Provided entries:
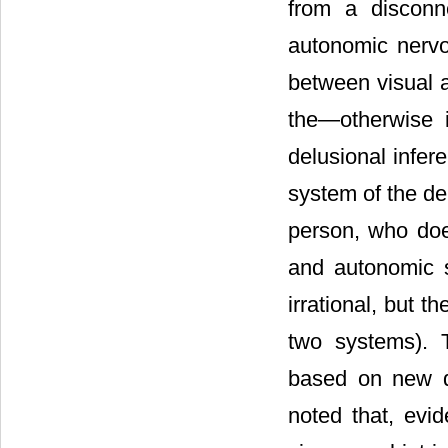
from a disconn
autonomic nervo
between visual a
the―otherwise i
delusional infer
system of the de
person, who doe
and autonomic s
irrational, but 
two systems). T
based on new d
noted that, evid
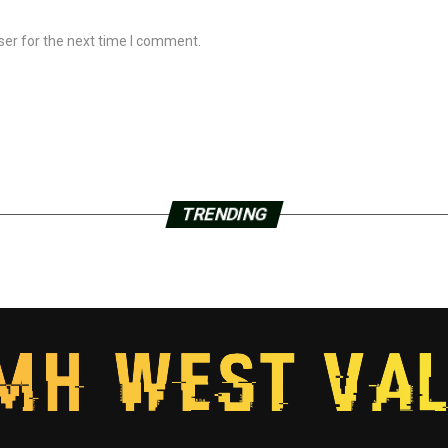
ser for the next time I comment.
TRENDING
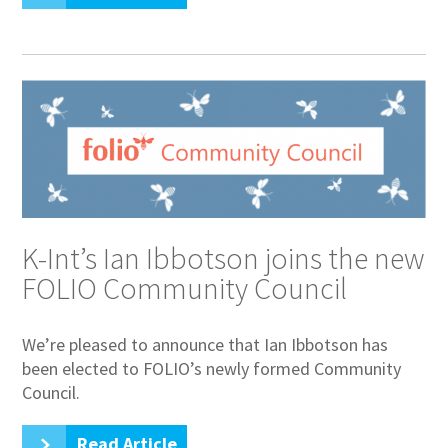
K-Int’s Ian Ibbotson joins the new
FOLIO Community Council
We’re pleased to announce that Ian Ibbotson has
been elected to FOLIO’s newly formed Community
Council.
Read Article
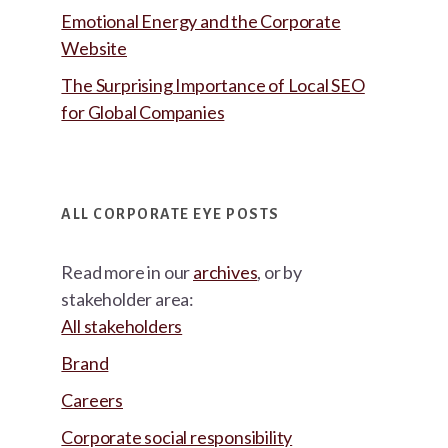
Emotional Energy and the Corporate
Website
The Surprising Importance of Local SEO
for Global Companies
ALL CORPORATE EYE POSTS
Read more in our
archives
, or by
stakeholder area:
All stakeholders
Brand
Careers
Corporate social responsibility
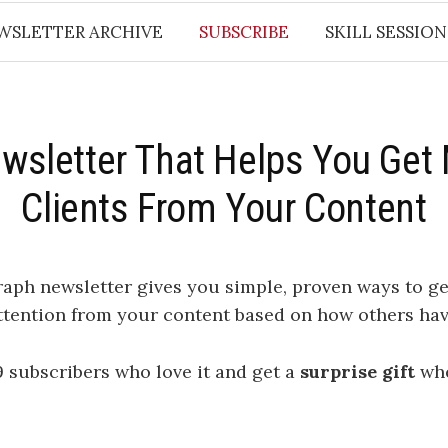
WSLETTER ARCHIVE
SUBSCRIBE
SKILL SESSION
wsletter That Helps You Get
Clients From Your Content
raph newsletter
gives you simple, proven ways to g
ttention from your content based on how others hav
9 subscribers who love it and get a
surprise gift
whe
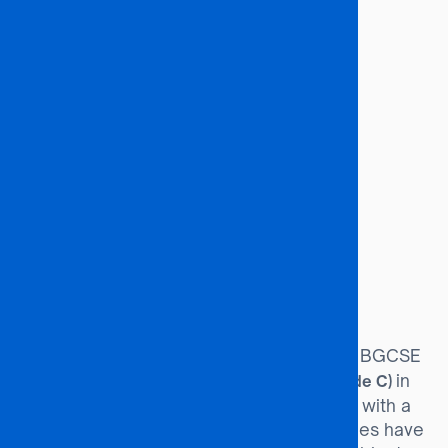
Entrepreneurs
Financial Economists
Financial Reporters
Industrial Economists
Labour Economists
Underwriters
Institutional Research Directors
International Trade Specialists
Financial Managers
Market Analysts & Researchers
Budget Analysts
Investment Analysts
Entry Requirements
Minimum of 36 points at BGCSE
BGCSE Route:
(or equivalent), including a
in
Credit (Grade C)
English and Mathematics. Candidates with a
Credit in Statistics and Business Studies have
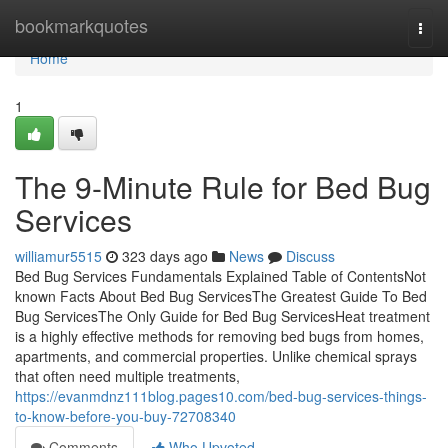
Home
bookmarkquotes
Togg
navi
Home
1
The 9-Minute Rule for Bed Bug
Services
williamur5515
323 days ago
News
Discuss
Bed Bug Services Fundamentals Explained Table of ContentsNot
known Facts About Bed Bug ServicesThe Greatest Guide To Bed
Bug ServicesThe Only Guide for Bed Bug ServicesHeat treatment
is a highly effective methods for removing bed bugs from homes,
apartments, and commercial properties. Unlike chemical sprays
that often need multiple treatments,
https://evanmdnz111blog.pages10.com/bed-bug-services-things-
to-know-before-you-buy-72708340
Comments
Who Upvoted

What needs to be done: Your answer should be a single number: the count of lines in the data that include the word "Community".

Exercise response: 2